**What you should do**
Your copy of the lines below must match them exactly and contain no images.

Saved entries
━━━━━━━━━━

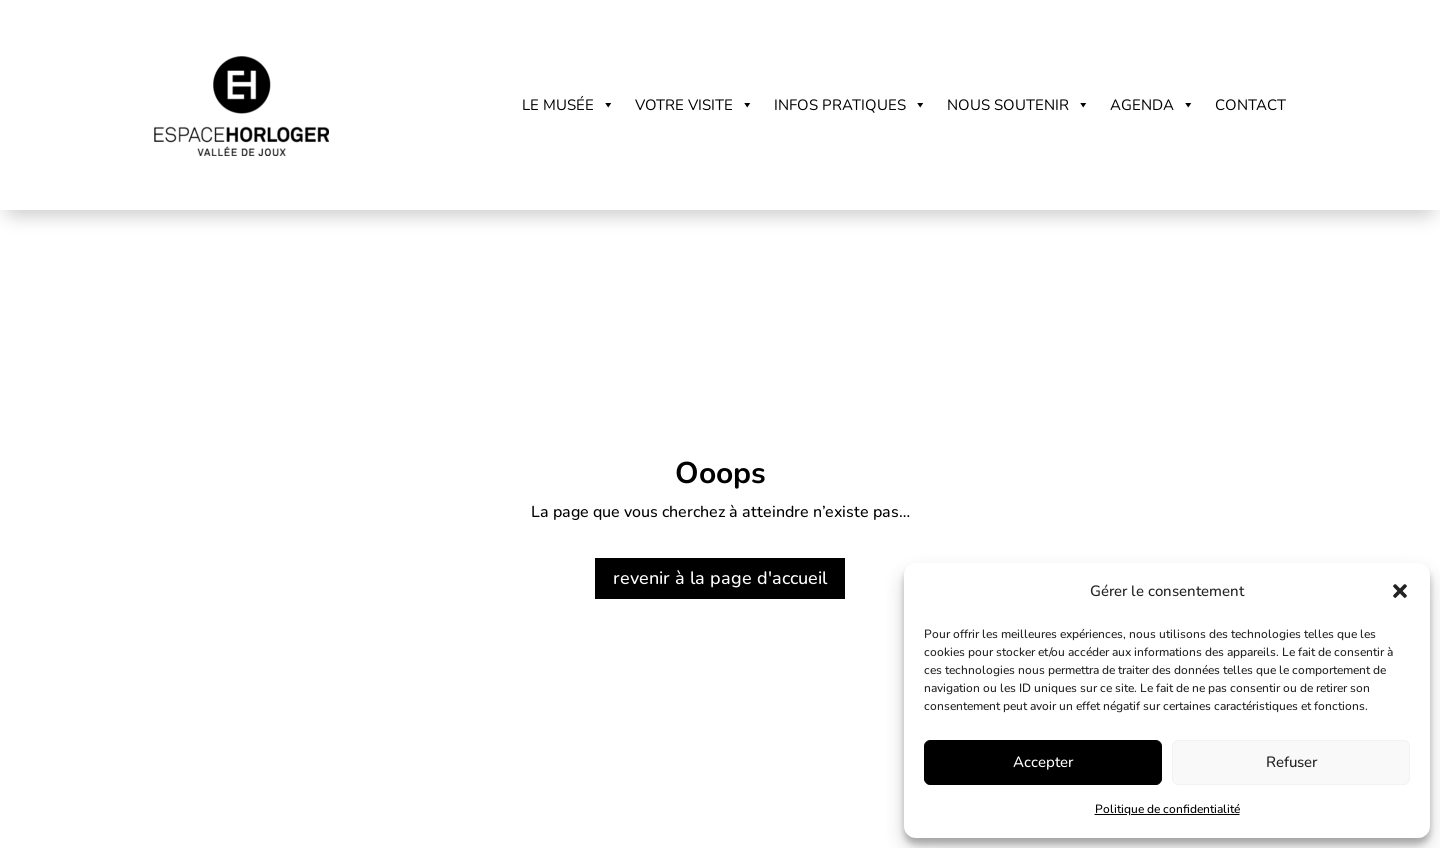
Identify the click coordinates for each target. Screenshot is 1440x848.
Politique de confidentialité (1167, 809)
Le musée (568, 105)
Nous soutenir (1018, 105)
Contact (1250, 105)
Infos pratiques (850, 105)
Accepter (1043, 762)
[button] (1400, 591)
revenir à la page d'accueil (720, 578)
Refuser (1291, 762)
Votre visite (694, 105)
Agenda (1152, 105)
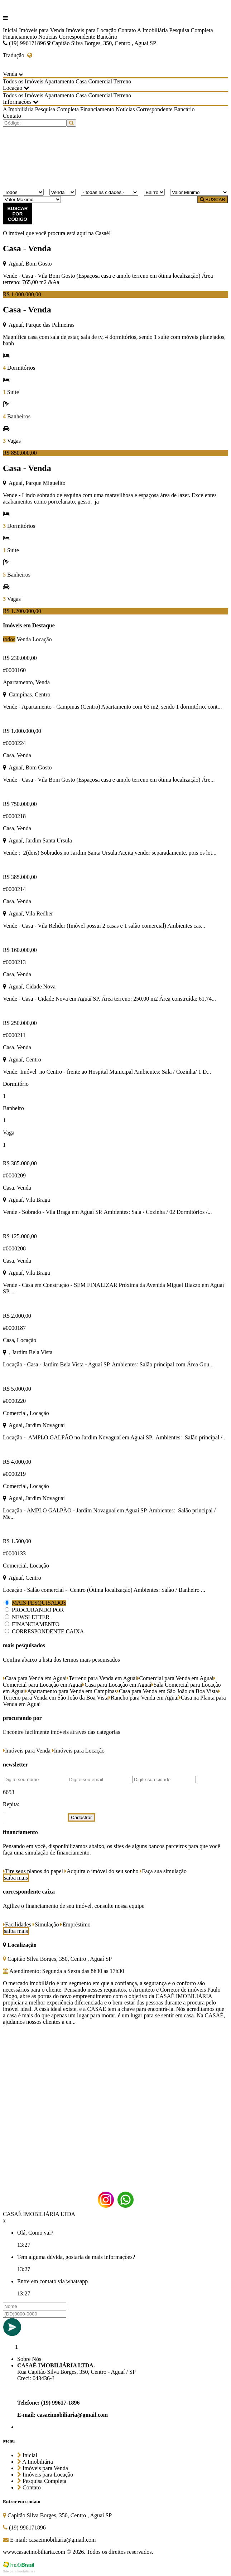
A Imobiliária (152, 30)
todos (9, 639)
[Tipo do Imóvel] (23, 192)
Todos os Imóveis (23, 81)
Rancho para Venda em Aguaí (144, 1698)
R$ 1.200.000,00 (22, 611)
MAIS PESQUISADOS (39, 1603)
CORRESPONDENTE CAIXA (48, 1631)
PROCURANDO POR (38, 1610)
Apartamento (59, 81)
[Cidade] (109, 192)
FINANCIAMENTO (35, 1624)
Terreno (122, 81)
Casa (81, 81)
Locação (42, 639)
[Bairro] (154, 192)
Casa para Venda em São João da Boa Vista (167, 1691)
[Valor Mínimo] (199, 192)
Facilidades (17, 1924)
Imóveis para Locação (91, 30)
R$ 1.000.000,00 (22, 294)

━━━━━━━━━━

**Response to this task**
Identify the click coordinates for each target. Screenshot is 1440x848.
Politique de confidentialité (1167, 809)
Le musée (568, 105)
Nous soutenir (1018, 105)
Contact (1250, 105)
Infos pratiques (850, 105)
Accepter (1043, 762)
[button] (1400, 591)
revenir à la page d'accueil (720, 578)
Refuser (1291, 762)
Votre visite (694, 105)
Agenda (1152, 105)
A Imobiliária (152, 30)
todos (9, 639)
[Tipo do Imóvel] (23, 192)
Todos os Imóveis (23, 81)
Rancho para Venda em Aguaí (144, 1698)
R$ 1.200.000,00 (22, 611)
MAIS PESQUISADOS (39, 1603)
CORRESPONDENTE CAIXA (48, 1631)
PROCURANDO POR (38, 1610)
Apartamento (59, 81)
[Cidade] (109, 192)
FINANCIAMENTO (35, 1624)
Terreno (122, 81)
Casa (81, 81)
Locação (42, 639)
[Bairro] (154, 192)
Casa para Venda em São João da Boa Vista (167, 1691)
[Valor Mínimo] (199, 192)
Facilidades (17, 1924)
Imóveis para Locação (91, 30)
R$ 1.000.000,00 (22, 294)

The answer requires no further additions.